Gauging the severity of the crisis, an appeal for immediate intervention was made to President Asif Ali Zardari on Sunday evening. He has called an emergency meeting of all stakeholders – ministries of finance, water and power and petroleum, heads of public sector oil, gas and power companies, refining industry and oil marketing companies on Monday to rectify the situation.
Officials said that receivables of the largest fuel supplier — the Pakistan State Oil — crossed Rs185 billion on Sunday as power companies failed to make payments. Its payables, mainly to refineries, also surpassed Rs120 billion.
The receivables of the largest gas producer — OGDCL — crossed Rs150 billion on Sunday.
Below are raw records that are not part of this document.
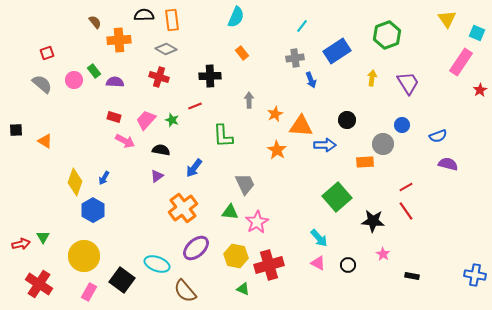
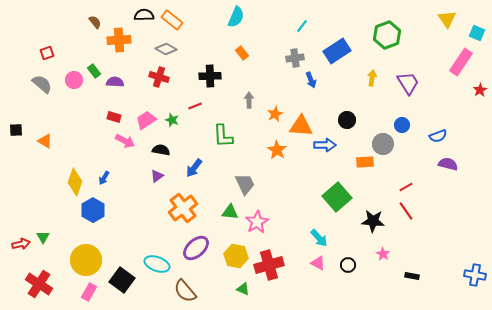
orange rectangle at (172, 20): rotated 45 degrees counterclockwise
pink trapezoid at (146, 120): rotated 15 degrees clockwise
yellow circle at (84, 256): moved 2 px right, 4 px down
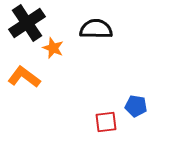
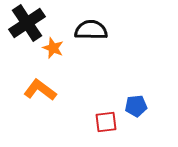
black semicircle: moved 5 px left, 1 px down
orange L-shape: moved 16 px right, 13 px down
blue pentagon: rotated 15 degrees counterclockwise
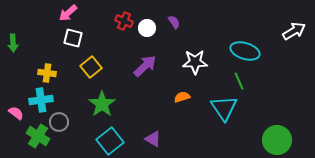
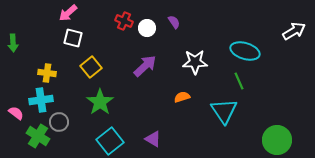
green star: moved 2 px left, 2 px up
cyan triangle: moved 3 px down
Because of non-payment, National Refinery, Byco and Attock Refinery have stopped supplies to PSO while Parco and Pakistan Refinery are providing partial supplies. On top of that, Attock Refinery has been issuing notices to cut 10,000 barrels of domestic crude oil offtake from OGDCL, which normally provides about 42,000 barrels to ARL. As a consequence, PSO has slowed down fuel supplies to Wapda and independent power producers.
The problem is that ARL is the major supplier of almost all petroleum products for most of the northern areas. Officials fear that gas production from Chanda, Mela and Nashpa fields could also stop as ARL curtails offtake from OGDCL and cause an additional gas shortfall of about 50 mmcfd. He said the production from Gurgury and Makori fields in Khyber Pakhtunkhwa could also be affected. Since these fields are operated by Hungarian MOL their production may continue for some time.
Officials said the country still had 22 days coverage of furnace oil requirement, 22 days of diesel and 12 days of petrol but most of these stocks were in the southern areas — Karachi to Multan — and hence these could not be immediately moved to the northern region normally fed by ARL.